Yo sospechaba desde un principio cual era ese favor, y me moría por hacerlo, pero algo en mi interior me impelió a no ser tan transparente y a jugar un poco, y realicé mi siguiente movimiento:

-¿Cuál favor?

Siguió el típico tira y encoje, de decir cosas a medias y retractarse de inmediato, hasta que lo soltó completo:

-Quería saber si estabas dispuesto a llevarme a ese lugar, pero creo que es demasiado pedir.

Puse la mirada más severa que logré componer, y le dije:

-No es poca cosa lo que me estás solicitando. Pero tienes una suerte increíble, Helga: justo en estos días tengo planificado ir hacia esa zona, pues pensamos abrir una sucursal en la capital del estado. Claro que no queda nada cerca del sitio en donde piensas encontrar a tu madre, pero si estás dispuesta a acompañarme en las diligencias que debo hacer, con mucho gusto te llevaré allá.

Mentía sin pudor alguno, pues en esos momentos no era nada práctico abrir tiendas allí, por lo accidentado de las comunicaciones terrestres. Sin embargo tenía la escusa perfecta para pasar una temporada larga a solas con Helga, quien me estaba quitando el sueño desde nuestros primeros encuentros. Nada como un largo viaje por carretera para establecer un vínculo entre dos personas, pensaba. Y por otro lado ese viaje me permitiría regresar a esos sitios tan cargados de recuerdos, que me estaban exigiendo hace rato una visita  para terminar de saldar cuentas con el pasado.

-¿En serio? No lo puedo creer, Tomás, ¡me haces muy feliz!- Y me dio un abrazo largo al que correspondí a medias, pues no quise demostrar demasiado interés.
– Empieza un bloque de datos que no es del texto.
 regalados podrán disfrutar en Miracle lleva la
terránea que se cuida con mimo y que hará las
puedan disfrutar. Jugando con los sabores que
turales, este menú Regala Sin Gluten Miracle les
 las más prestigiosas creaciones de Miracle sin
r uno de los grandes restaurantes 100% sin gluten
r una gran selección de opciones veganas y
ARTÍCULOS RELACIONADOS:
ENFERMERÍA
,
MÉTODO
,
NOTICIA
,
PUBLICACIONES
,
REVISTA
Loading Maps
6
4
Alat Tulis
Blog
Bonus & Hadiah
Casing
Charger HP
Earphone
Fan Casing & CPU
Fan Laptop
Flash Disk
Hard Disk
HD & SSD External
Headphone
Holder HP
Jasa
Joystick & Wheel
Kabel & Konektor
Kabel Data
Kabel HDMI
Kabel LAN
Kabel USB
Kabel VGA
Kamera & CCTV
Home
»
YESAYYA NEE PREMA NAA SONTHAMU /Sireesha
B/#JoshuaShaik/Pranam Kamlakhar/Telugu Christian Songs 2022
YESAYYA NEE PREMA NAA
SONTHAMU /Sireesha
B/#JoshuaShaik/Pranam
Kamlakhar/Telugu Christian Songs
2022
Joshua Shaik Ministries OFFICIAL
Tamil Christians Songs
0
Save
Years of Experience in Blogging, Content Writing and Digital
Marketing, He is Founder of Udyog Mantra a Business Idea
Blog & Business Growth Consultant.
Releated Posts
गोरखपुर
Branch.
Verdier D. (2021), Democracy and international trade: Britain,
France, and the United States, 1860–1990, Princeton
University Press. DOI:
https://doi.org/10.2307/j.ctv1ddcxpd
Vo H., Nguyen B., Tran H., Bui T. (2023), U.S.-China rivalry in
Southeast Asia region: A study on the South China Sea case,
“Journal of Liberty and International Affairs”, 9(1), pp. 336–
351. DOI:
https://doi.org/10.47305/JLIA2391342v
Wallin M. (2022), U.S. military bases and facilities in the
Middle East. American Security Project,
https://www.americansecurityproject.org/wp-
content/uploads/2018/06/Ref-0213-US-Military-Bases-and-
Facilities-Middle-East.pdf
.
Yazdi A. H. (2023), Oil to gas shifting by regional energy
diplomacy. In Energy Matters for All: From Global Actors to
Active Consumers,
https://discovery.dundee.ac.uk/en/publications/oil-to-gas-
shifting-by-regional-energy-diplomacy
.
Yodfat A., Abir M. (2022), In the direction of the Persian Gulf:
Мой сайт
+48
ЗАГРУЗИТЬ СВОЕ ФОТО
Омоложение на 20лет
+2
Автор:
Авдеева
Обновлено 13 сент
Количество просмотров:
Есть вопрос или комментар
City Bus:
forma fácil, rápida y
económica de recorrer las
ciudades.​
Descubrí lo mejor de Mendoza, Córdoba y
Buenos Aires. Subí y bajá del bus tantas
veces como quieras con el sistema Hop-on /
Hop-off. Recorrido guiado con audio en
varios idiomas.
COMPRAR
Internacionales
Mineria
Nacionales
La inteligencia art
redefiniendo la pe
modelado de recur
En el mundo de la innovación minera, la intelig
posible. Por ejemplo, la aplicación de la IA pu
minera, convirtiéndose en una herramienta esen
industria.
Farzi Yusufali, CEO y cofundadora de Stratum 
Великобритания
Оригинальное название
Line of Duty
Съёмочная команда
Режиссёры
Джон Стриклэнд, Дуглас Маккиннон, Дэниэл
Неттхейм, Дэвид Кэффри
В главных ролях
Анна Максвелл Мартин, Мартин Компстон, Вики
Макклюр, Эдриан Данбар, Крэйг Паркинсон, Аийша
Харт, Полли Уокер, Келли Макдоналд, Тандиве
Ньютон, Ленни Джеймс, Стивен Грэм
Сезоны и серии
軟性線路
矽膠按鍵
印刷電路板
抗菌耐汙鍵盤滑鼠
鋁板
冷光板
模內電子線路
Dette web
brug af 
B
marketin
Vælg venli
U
-Ahora bien, si te voy a hacer ese favor, te voy a pedir algo a cambio: no quiero que Kurt sea parte de este viaje. Sabes de sobra que no le tengo ningún aprecio, y no creo poder tolerar su presencia durante tanto tiempo.
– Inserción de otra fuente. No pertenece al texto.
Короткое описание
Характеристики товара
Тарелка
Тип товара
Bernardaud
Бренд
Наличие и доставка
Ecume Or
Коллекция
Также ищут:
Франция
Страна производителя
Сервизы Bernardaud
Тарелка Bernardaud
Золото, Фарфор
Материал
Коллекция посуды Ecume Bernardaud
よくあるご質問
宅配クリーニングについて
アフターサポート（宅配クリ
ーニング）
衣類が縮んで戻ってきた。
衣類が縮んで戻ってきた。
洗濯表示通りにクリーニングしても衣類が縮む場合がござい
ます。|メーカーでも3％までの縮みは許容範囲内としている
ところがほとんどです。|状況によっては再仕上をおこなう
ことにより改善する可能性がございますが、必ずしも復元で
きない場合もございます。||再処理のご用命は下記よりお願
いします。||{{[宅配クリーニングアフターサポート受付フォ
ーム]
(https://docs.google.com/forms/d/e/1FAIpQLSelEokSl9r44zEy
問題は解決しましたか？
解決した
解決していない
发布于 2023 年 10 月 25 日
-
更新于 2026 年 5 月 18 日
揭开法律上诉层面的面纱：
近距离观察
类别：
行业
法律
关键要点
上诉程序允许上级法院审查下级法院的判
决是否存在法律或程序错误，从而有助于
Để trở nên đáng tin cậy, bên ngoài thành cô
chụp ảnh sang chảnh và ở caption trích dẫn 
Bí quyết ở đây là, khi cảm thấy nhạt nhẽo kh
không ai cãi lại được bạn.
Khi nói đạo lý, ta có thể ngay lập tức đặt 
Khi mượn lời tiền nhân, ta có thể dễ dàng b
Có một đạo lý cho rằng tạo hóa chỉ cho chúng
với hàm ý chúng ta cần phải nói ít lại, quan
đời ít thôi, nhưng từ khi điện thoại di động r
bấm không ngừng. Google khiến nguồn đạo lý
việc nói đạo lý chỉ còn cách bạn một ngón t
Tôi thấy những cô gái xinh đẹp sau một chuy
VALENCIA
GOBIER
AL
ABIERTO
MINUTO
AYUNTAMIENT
-Descuida, eso estaba implícito. De todas maneras, no le gustan esos viajes largos en carro. Se marea, dice.

Tenía que arreglar las cosas de rutina en el trabajo, y avisarle a mis inversionistas que me ausentaría durante algunos días, pero por otra parte casi nunca me tomaba algo parecido a una vacaciones, y todos supieron comprenderlo. Me quedaba un último hito que cumplir, la conversación incómoda con Lucía, quien con seguridad no vería con buenos ojos ese viaje; pero no estaba dispuesto a dejarme manipular por ella, así que le informé sobre el asunto sin mucho detalle, el día previo a nuestra partida. Ella me miró despectivamente, y solo me dijo:

-Espero que te diviertas con tu alemanita, yo veré como me distraigo en tu ausencia.
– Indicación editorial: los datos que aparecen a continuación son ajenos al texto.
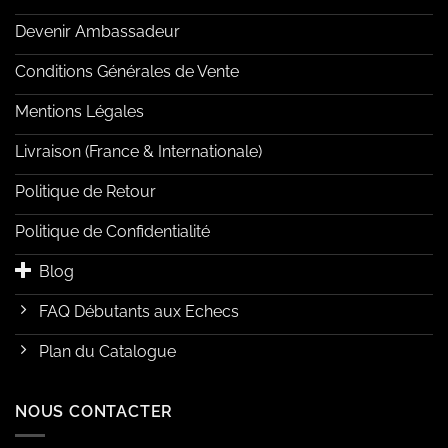
Devenir Ambassadeur
Conditions Générales de Vente
Mentions Légales
Livraison (France & Internationale)
Politique de Retour
Politique de Confidentialité
Blog
FAQ Débutants aux Echecs
Plan du Catalogue
NOUS CONTACTER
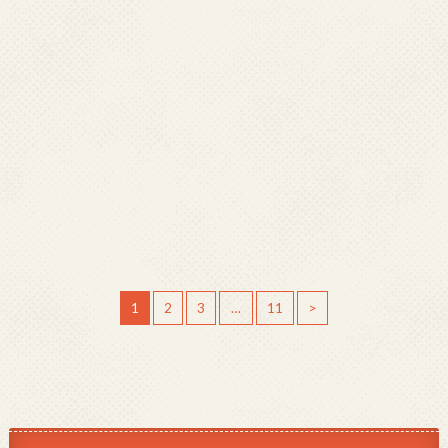
1
2
3
…
11
>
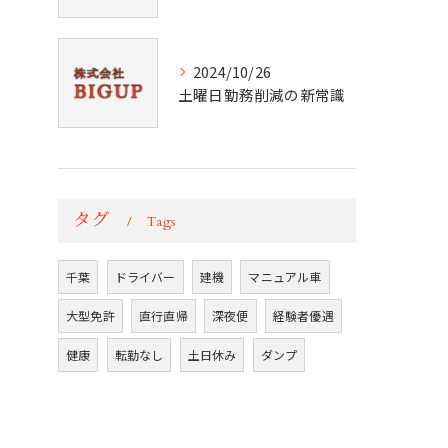
2024/10/26
土曜日勤務削減の新常識
タグ
Tags
千葉
ドライバー
建機
マニュアル車
大型免許
直行直帰
深夜便
経験者優遇
健康
転勤なし
土日休み
ダンプ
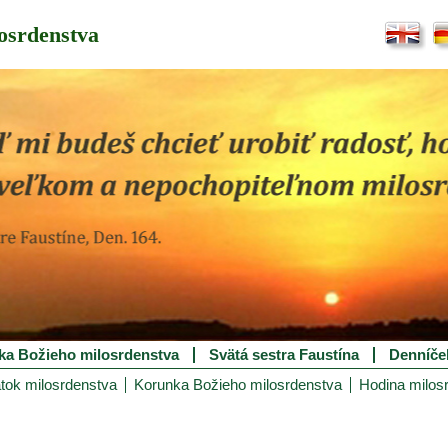
osrdenstva
ka Božieho milosrdenstva
Svätá sestra Faustína
Denníče
tok milosrdenstva
Korunka Božieho milosrdenstva
Hodina milos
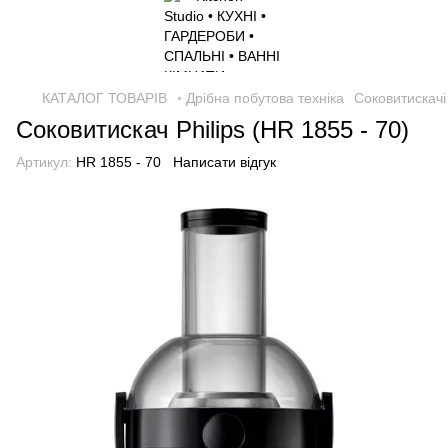
КАТАЛОГ ТОВАРІВ
◦ Дрібна побутова техніка
Соковитискачі
Соковитискач Philips (HR 1855 - 70)
Артикул:
HR 1855 - 70
Написати відгук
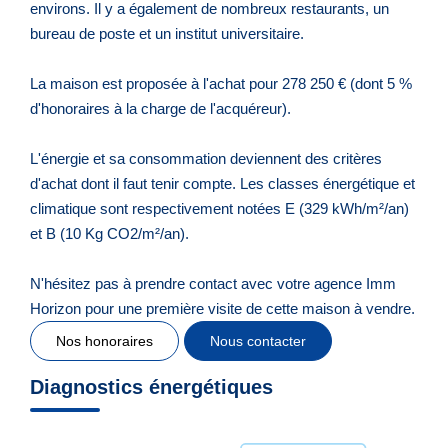
environs. Il y a également de nombreux restaurants, un
bureau de poste et un institut universitaire.
La maison est proposée à l'achat pour 278 250 € (dont 5 %
d'honoraires à la charge de l'acquéreur).
L'énergie et sa consommation deviennent des critères
d'achat dont il faut tenir compte. Les classes énergétique et
climatique sont respectivement notées E (329 kWh/m²/an)
et B (10 Kg CO2/m²/an).
N'hésitez pas à prendre contact avec votre agence Imm
Horizon pour une première visite de cette maison à vendre.
Nos honoraires
Nous contacter
Diagnostics énergétiques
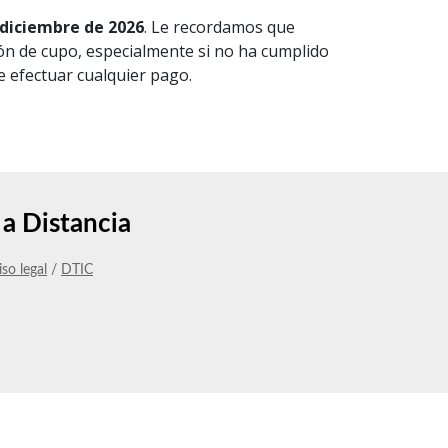
e diciembre de 2026
. Le recordamos que
ión de cupo, especialmente si no ha cumplido
e efectuar cualquier pago.
a Distancia
iso legal
/
DTIC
-Está bien, total no es la primera vez que lo haces.

-Ni la última, Tomás.

No hablamos más nada ese día. Ella se desapareció, supongo que pasaría la noche en otra habitación pues su carro no se había movido del estacionamiento, y nadie había venido a buscarla. Su tonta perra paseaba como alma en pena por los corredores, emitiendo ladridos lastimeros; ella tampoco sabía donde estaba su ama, al parecer.

Al día siguiente, cuando faltaban un par de horas para que saliera el sol, presenté el Mercury frente a la puerta de la casa de Helga, y Byron hizo el llamado correspondiente con unos ladridos festivos. A la puerta se presentó Kurt, ojos rojos, movimientos torpes, en su habitual estado de resaca pues su hábito alcohólico no había hecho más que crecer. Tenía en su poder una pequeña maleta, que depositó en el portaequipajes del carro, sin dirigirse en ningún momento hacia mí. Acto seguido apareció Helga, enfundada en unos jeans ajustados con un ligero top que le cubría apenas el torso y permitía apreciar a detalle su hermoso cuerpo. No quise traslucir mi emoción, y sin mucho preámbulo emprendimos ese largo viaje, cuyos resultados anticipaba con ansias.